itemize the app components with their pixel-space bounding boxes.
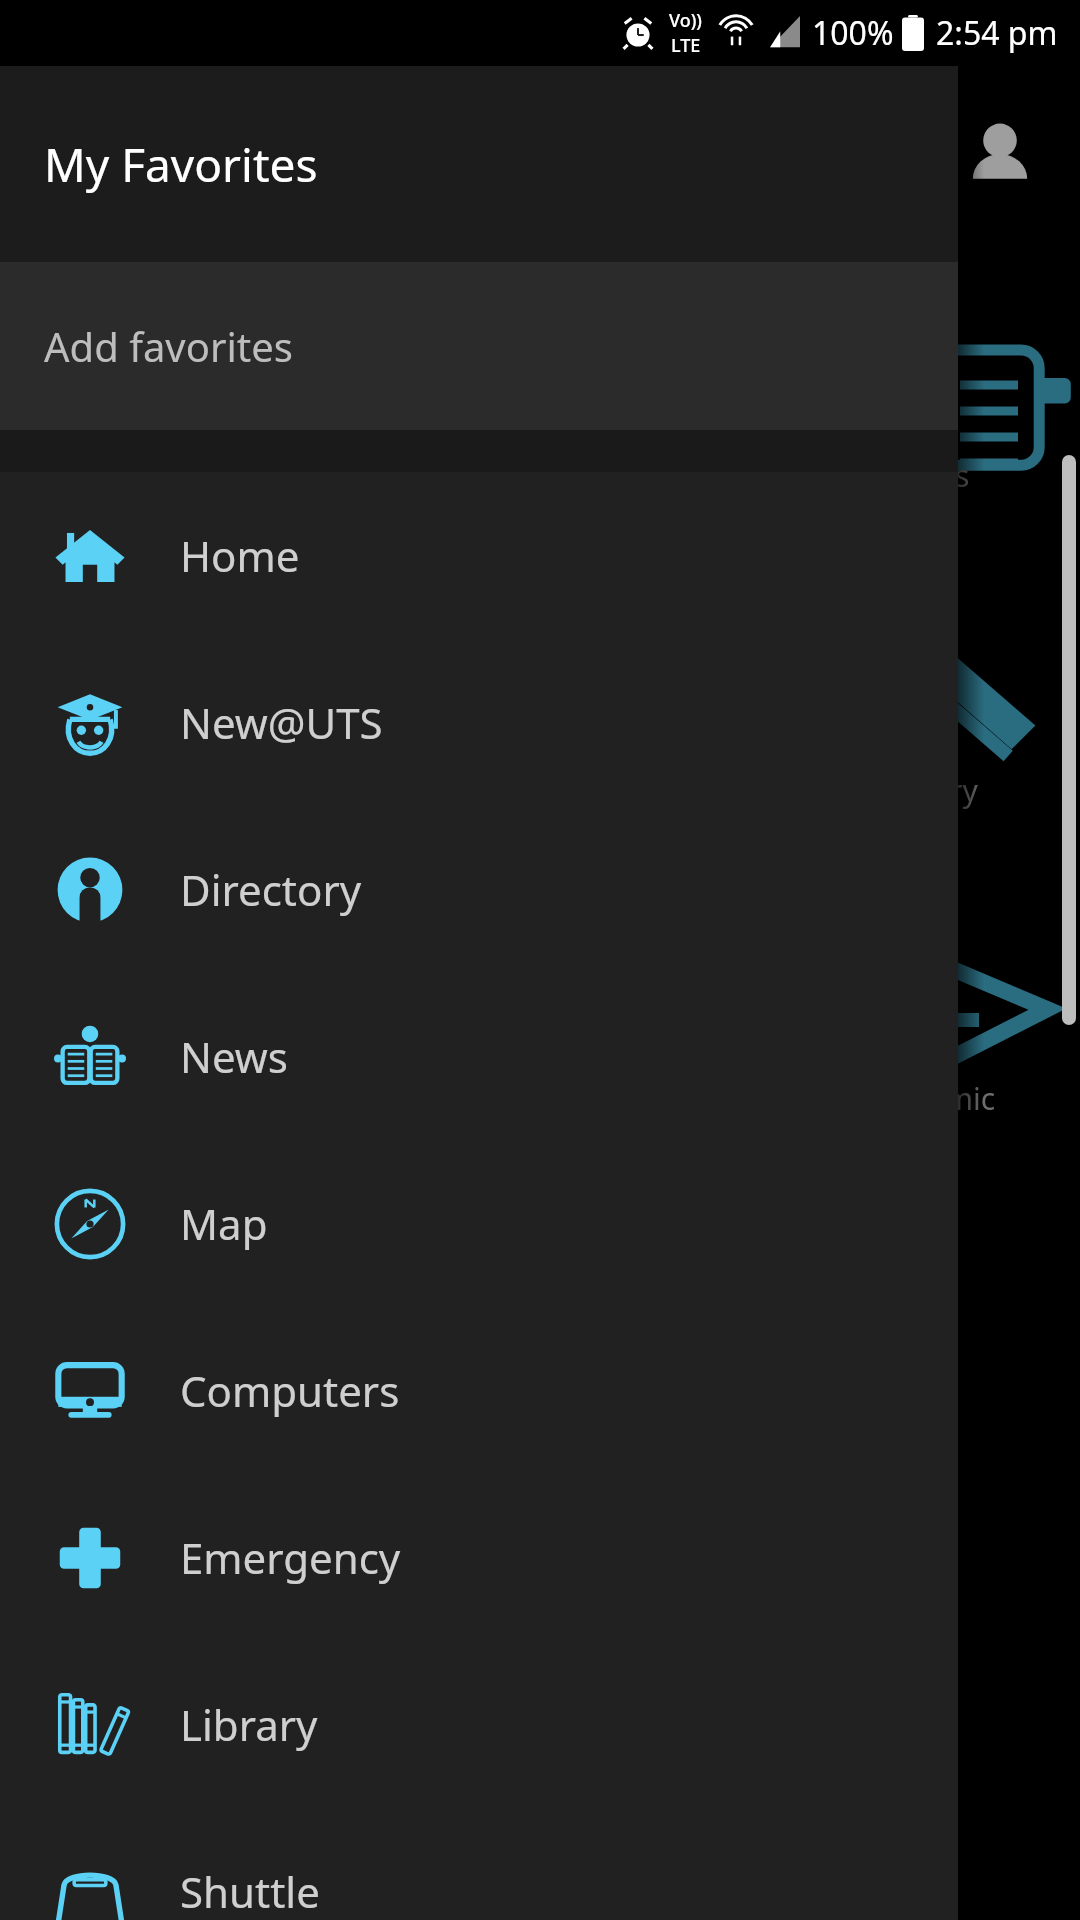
staticText: News: [180, 1028, 288, 1085]
button[interactable]: Computers: [0, 1307, 958, 1474]
staticText: ry: [950, 770, 978, 811]
button[interactable]: Map: [0, 1140, 958, 1307]
staticText: LTE: [671, 33, 701, 58]
staticText: Shuttle: [180, 1863, 320, 1920]
staticText: Computers: [180, 1362, 400, 1419]
staticText: My Favorites: [44, 133, 318, 196]
staticText: Home: [180, 527, 300, 584]
button[interactable]: Home: [0, 472, 958, 639]
staticText: Vo)): [669, 8, 702, 33]
staticText: New@UTS: [180, 694, 383, 751]
staticText: 100%: [812, 11, 894, 55]
staticText: Emergency: [180, 1529, 401, 1586]
staticText: Add favorites: [44, 319, 293, 373]
button[interactable]: Directory: [0, 806, 958, 973]
button[interactable]: New@UTS: [0, 639, 958, 806]
staticText: s: [955, 455, 970, 496]
button[interactable]: Emergency: [0, 1474, 958, 1641]
staticText: 2:54 pm: [936, 11, 1058, 55]
button[interactable]: Shuttle: [0, 1808, 958, 1920]
button[interactable]: News: [0, 973, 958, 1140]
staticText: Map: [180, 1195, 268, 1252]
staticText: Library: [180, 1696, 318, 1753]
staticText: mic: [945, 1078, 996, 1119]
staticText: Directory: [180, 861, 362, 918]
button[interactable]: Profile: [960, 110, 1040, 190]
button[interactable]: Library: [0, 1641, 958, 1808]
button[interactable]: Add favorites: [0, 262, 958, 430]
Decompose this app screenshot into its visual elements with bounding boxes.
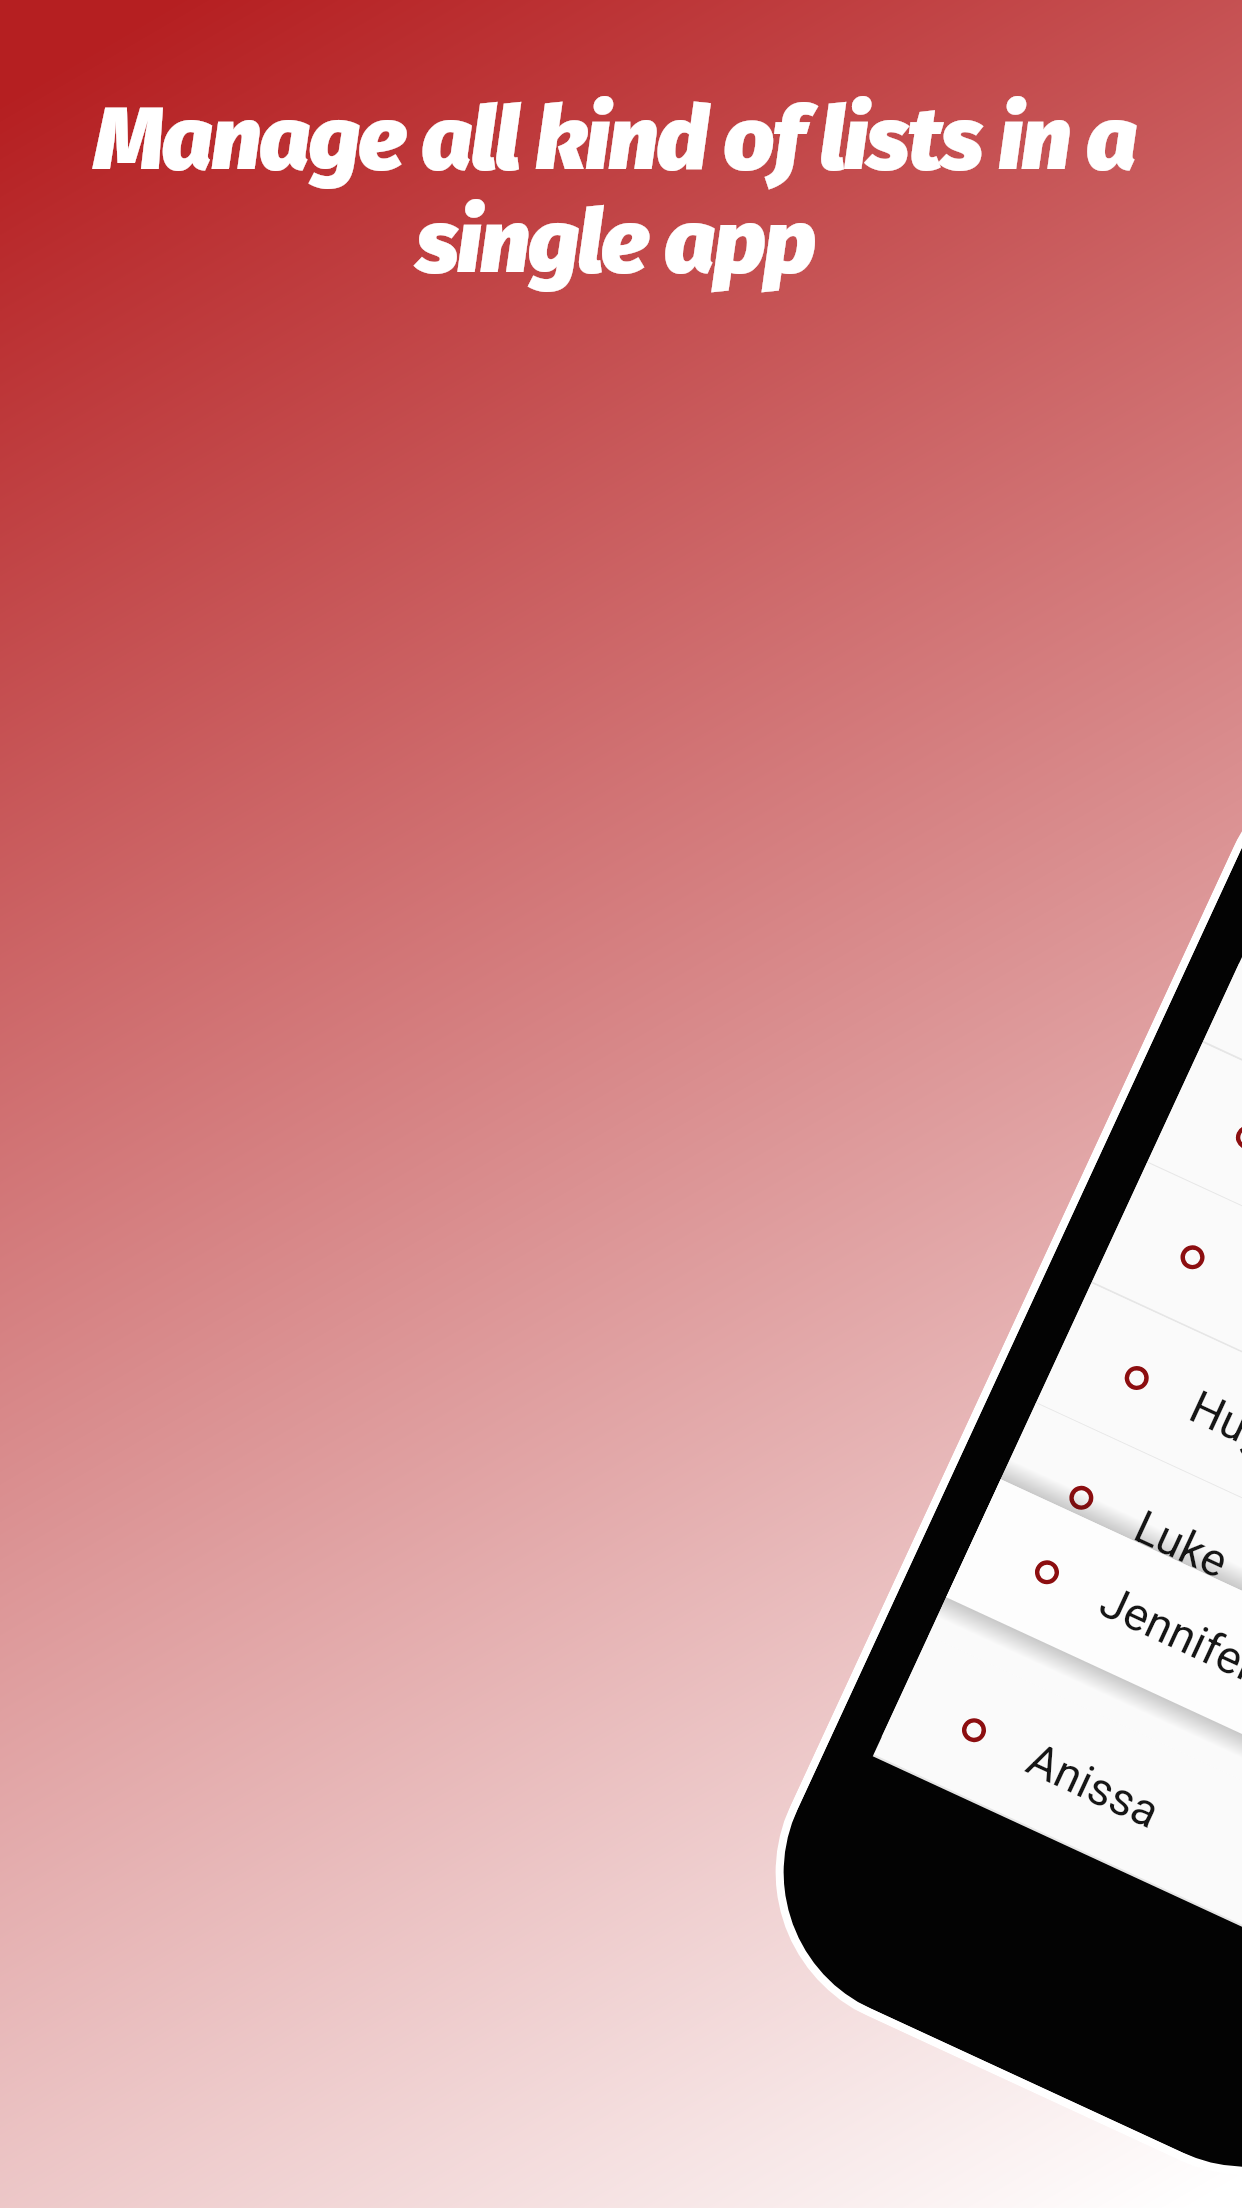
- button[interactable]: Toggle Steve: [1219, 1108, 1242, 1167]
- button[interactable]: Toggle Luke: [980, 1403, 1242, 1755]
- staticText: Manage all kind of lists in a single app: [54, 86, 1176, 296]
- button[interactable]: Toggle Hugo: [1036, 1283, 1242, 1636]
- button[interactable]: Toggle Luke: [1052, 1469, 1111, 1527]
- button[interactable]: Toggle Steve: [1147, 1043, 1242, 1395]
- button[interactable]: Toggle Anissa: [873, 1635, 1242, 1988]
- button[interactable]: Toggle Anissa: [945, 1701, 1003, 1759]
- staticText: Luke: [1126, 1499, 1237, 1589]
- button[interactable]: Toggle Brandon: [1091, 1162, 1242, 1515]
- button[interactable]: Toggle Jennifer: [1018, 1543, 1076, 1602]
- staticText: Hugo: [1182, 1380, 1242, 1475]
- button[interactable]: Toggle Jennifer: [946, 1479, 1242, 1829]
- button[interactable]: Toggle Mark: [1202, 922, 1242, 1274]
- button[interactable]: Toggle Hugo: [1108, 1349, 1166, 1407]
- staticText: Jennifer: [1092, 1574, 1242, 1693]
- staticText: Anissa: [1019, 1732, 1169, 1839]
- button[interactable]: Toggle Brandon: [1163, 1228, 1222, 1286]
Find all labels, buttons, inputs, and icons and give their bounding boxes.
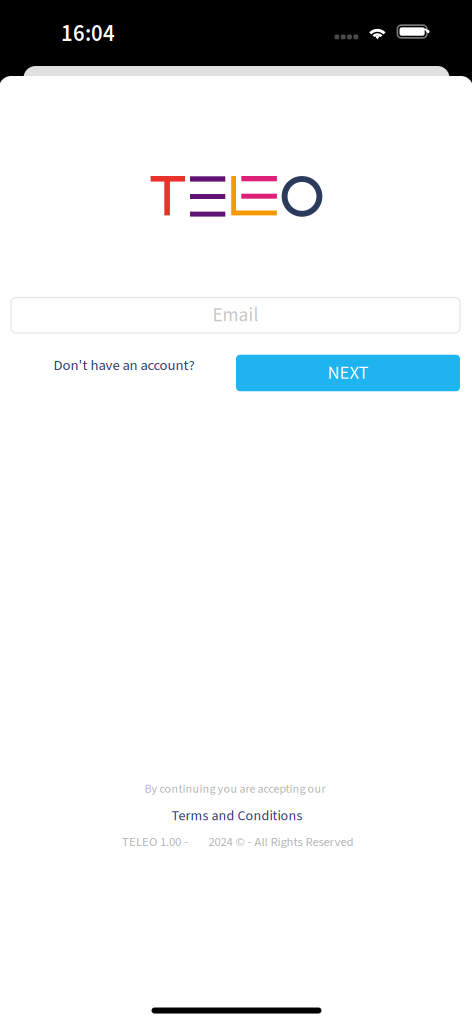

======

WHAT THIS TASK INVOLVES
An exact number is called for here: how many lines across the records contain the word "Brandon". Nothing else belongs in the answer.

RESULT FOR THIS EXERCISE
2